WHAT YOU SHOULD DO:
Reproduce, please, only the lines from the first line below to the line containing "Telefongesprächen teilzunehmen, erheblich", inclusive.
++++ INFORMATION ++++
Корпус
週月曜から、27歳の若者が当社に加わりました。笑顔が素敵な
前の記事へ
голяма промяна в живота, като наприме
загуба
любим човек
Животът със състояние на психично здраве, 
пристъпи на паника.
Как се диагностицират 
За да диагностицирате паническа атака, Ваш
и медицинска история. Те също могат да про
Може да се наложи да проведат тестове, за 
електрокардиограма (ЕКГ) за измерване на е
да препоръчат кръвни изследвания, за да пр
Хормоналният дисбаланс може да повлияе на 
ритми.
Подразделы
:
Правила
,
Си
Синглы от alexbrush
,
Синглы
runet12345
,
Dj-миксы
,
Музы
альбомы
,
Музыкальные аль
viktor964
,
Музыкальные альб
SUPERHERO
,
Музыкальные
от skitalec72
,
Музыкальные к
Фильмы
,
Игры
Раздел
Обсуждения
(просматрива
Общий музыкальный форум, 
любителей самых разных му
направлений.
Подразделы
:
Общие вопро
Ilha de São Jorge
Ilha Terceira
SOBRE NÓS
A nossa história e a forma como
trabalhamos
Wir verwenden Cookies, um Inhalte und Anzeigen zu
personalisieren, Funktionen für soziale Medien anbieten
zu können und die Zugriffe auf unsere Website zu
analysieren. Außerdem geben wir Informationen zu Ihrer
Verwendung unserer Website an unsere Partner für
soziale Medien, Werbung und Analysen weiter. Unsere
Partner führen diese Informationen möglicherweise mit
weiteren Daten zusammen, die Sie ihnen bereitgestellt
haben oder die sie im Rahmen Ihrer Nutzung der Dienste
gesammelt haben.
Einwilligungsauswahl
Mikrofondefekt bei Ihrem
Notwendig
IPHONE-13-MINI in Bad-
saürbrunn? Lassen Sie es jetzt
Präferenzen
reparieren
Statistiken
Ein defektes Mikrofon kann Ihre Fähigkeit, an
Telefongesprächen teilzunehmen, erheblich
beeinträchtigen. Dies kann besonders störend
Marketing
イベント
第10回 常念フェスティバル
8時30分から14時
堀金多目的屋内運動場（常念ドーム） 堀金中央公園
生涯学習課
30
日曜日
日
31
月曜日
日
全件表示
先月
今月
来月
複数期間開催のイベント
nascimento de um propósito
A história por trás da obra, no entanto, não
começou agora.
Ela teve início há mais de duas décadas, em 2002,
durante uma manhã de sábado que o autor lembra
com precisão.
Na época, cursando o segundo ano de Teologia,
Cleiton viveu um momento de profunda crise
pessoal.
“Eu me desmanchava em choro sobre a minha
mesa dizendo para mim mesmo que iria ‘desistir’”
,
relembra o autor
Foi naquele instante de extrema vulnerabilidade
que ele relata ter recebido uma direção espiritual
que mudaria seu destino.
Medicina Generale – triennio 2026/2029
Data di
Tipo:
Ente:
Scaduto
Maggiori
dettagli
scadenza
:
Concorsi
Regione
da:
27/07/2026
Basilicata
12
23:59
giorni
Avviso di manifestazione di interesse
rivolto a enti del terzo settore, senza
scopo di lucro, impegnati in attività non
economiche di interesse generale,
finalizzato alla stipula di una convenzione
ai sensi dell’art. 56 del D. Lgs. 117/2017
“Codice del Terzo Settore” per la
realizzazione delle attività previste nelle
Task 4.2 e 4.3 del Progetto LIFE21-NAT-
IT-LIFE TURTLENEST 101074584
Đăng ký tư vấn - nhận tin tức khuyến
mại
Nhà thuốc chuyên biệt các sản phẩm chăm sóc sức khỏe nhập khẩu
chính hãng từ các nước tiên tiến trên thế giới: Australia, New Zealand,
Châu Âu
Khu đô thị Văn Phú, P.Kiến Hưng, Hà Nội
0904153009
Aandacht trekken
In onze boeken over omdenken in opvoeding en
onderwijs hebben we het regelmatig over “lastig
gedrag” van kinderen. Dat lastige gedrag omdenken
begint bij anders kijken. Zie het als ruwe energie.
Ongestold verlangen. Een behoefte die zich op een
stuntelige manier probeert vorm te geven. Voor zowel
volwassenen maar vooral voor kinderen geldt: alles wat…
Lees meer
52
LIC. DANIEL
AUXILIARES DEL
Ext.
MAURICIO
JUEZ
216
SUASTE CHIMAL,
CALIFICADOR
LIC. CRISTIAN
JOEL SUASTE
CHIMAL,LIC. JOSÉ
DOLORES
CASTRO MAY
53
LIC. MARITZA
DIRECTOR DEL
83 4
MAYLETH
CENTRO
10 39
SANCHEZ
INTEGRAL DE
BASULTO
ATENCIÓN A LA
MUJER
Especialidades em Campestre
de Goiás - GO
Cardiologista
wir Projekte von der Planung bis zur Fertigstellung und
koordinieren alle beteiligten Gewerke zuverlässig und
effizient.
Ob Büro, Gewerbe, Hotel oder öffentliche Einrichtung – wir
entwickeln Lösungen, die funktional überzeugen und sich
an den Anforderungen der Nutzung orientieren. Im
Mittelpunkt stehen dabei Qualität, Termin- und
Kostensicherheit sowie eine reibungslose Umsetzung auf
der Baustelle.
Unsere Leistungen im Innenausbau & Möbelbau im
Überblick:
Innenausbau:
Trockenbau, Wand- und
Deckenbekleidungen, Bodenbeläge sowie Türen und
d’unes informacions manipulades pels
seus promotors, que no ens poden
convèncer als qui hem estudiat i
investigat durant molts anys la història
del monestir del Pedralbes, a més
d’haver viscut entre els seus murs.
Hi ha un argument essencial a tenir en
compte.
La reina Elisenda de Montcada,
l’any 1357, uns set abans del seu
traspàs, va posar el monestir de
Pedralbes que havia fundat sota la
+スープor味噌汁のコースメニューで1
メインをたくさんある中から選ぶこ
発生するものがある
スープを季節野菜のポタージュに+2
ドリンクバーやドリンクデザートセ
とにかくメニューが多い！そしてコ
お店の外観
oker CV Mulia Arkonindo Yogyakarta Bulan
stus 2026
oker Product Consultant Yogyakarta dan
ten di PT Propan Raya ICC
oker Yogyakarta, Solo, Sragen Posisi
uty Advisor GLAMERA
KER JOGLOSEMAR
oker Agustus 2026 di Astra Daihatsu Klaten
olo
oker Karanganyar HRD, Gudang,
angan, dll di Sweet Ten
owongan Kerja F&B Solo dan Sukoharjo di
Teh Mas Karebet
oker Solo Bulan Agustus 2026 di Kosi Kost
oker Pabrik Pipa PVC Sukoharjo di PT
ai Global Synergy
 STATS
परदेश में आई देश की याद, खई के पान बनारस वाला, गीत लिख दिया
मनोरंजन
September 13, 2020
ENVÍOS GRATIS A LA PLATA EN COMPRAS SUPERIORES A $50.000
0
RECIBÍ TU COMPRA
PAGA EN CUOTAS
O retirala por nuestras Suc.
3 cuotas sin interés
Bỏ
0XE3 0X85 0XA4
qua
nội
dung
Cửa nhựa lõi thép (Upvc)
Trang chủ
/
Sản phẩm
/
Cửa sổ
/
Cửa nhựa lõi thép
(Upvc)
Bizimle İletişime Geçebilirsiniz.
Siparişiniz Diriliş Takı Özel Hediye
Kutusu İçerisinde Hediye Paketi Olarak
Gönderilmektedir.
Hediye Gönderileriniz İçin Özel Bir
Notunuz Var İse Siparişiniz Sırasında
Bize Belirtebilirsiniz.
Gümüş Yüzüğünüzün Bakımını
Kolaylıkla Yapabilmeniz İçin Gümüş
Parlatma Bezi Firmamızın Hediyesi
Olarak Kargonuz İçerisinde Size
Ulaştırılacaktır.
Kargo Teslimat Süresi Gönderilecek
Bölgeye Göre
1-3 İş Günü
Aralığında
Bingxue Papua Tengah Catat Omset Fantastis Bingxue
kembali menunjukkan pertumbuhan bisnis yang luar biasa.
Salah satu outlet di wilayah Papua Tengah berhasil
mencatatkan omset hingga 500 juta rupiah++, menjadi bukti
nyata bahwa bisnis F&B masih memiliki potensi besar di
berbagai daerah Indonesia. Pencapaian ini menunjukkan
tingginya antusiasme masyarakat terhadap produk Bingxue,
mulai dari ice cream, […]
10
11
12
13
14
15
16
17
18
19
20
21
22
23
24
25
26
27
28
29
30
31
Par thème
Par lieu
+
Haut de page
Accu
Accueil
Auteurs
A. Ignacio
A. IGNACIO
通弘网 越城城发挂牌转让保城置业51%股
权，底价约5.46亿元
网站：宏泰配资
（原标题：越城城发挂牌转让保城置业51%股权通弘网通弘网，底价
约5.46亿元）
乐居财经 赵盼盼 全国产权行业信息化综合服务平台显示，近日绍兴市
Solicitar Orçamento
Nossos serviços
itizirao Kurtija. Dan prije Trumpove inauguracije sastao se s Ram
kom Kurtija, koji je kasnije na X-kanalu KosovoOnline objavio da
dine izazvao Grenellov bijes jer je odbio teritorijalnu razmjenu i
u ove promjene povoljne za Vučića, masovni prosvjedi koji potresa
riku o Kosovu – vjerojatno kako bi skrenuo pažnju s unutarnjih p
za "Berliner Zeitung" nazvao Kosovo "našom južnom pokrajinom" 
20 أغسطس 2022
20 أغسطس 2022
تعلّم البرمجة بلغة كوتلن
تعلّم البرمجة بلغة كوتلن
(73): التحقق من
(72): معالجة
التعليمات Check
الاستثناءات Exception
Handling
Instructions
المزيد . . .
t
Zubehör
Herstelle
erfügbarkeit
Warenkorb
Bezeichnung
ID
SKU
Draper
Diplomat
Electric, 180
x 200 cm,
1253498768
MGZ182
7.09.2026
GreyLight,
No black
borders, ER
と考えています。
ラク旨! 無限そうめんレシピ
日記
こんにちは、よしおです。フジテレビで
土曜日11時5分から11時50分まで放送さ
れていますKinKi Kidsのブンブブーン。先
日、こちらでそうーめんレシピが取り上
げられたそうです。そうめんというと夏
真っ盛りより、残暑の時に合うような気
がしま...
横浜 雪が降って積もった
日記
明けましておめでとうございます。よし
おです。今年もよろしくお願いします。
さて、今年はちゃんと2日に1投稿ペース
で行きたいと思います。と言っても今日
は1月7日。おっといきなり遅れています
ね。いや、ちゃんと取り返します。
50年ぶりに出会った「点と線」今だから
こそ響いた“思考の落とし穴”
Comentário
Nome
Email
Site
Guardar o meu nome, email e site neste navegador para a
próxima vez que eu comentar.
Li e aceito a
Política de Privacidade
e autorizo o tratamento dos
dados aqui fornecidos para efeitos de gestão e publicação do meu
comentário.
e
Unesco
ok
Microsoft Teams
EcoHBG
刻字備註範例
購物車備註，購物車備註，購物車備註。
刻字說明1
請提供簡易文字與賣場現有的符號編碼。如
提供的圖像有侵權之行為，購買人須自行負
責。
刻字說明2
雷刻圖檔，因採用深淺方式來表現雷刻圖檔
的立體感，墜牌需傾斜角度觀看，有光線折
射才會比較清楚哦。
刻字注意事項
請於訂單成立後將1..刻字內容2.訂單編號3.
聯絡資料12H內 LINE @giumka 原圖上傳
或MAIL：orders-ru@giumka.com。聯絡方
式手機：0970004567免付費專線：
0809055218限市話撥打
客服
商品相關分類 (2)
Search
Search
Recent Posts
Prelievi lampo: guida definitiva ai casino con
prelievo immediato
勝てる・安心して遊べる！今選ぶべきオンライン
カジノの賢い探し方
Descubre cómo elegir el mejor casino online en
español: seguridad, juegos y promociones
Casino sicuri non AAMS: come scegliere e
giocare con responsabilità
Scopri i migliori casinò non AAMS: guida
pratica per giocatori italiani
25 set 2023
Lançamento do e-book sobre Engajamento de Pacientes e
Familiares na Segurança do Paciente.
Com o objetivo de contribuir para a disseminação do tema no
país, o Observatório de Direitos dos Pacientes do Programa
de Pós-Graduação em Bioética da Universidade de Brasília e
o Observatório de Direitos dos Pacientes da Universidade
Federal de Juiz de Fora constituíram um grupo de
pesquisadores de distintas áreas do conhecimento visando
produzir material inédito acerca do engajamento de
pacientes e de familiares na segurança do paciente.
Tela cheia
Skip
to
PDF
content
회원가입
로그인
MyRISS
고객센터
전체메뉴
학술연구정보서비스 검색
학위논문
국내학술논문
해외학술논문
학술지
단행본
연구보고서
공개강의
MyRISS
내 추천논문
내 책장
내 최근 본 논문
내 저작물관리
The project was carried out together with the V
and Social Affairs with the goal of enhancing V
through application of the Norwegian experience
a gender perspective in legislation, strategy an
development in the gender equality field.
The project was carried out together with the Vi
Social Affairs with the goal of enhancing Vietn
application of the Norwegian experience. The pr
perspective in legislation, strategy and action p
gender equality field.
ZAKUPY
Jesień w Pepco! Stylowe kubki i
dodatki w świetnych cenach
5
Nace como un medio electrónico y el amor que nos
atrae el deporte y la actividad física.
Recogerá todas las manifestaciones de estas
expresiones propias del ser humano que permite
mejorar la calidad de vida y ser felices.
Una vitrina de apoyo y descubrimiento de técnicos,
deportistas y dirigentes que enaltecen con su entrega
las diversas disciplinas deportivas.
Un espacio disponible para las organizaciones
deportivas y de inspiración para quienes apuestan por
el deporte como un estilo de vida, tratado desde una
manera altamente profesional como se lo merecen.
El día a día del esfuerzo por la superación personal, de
++++
ANSWER FOR THIS EXERCISE:
Корпус
週月曜から、27歳の若者が当社に加わりました。笑顔が素敵な
前の記事へ
голяма промяна в живота, като наприме
загуба
любим човек
Животът със състояние на психично здраве, 
пристъпи на паника.
Как се диагностицират 
За да диагностицирате паническа атака, Ваш
и медицинска история. Те също могат да про
Може да се наложи да проведат тестове, за 
електрокардиограма (ЕКГ) за измерване на е
да препоръчат кръвни изследвания, за да пр
Хормоналният дисбаланс може да повлияе на 
ритми.
Подразделы
:
Правила
,
Си
Синглы от alexbrush
,
Синглы
runet12345
,
Dj-миксы
,
Музы
альбомы
,
Музыкальные аль
viktor964
,
Музыкальные альб
SUPERHERO
,
Музыкальные
от skitalec72
,
Музыкальные к
Фильмы
,
Игры
Раздел
Обсуждения
(просматрива
Общий музыкальный форум, 
любителей самых разных му
направлений.
Подразделы
:
Общие вопро
Ilha de São Jorge
Ilha Terceira
SOBRE NÓS
A nossa história e a forma como
trabalhamos
Wir verwenden Cookies, um Inhalte und Anzeigen zu
personalisieren, Funktionen für soziale Medien anbieten
zu können und die Zugriffe auf unsere Website zu
analysieren. Außerdem geben wir Informationen zu Ihrer
Verwendung unserer Website an unsere Partner für
soziale Medien, Werbung und Analysen weiter. Unsere
Partner führen diese Informationen möglicherweise mit
weiteren Daten zusammen, die Sie ihnen bereitgestellt
haben oder die sie im Rahmen Ihrer Nutzung der Dienste
gesammelt haben.
Einwilligungsauswahl
Mikrofondefekt bei Ihrem
Notwendig
IPHONE-13-MINI in Bad-
saürbrunn? Lassen Sie es jetzt
Präferenzen
reparieren
Statistiken
Ein defektes Mikrofon kann Ihre Fähigkeit, an
Telefongesprächen teilzunehmen, erheblich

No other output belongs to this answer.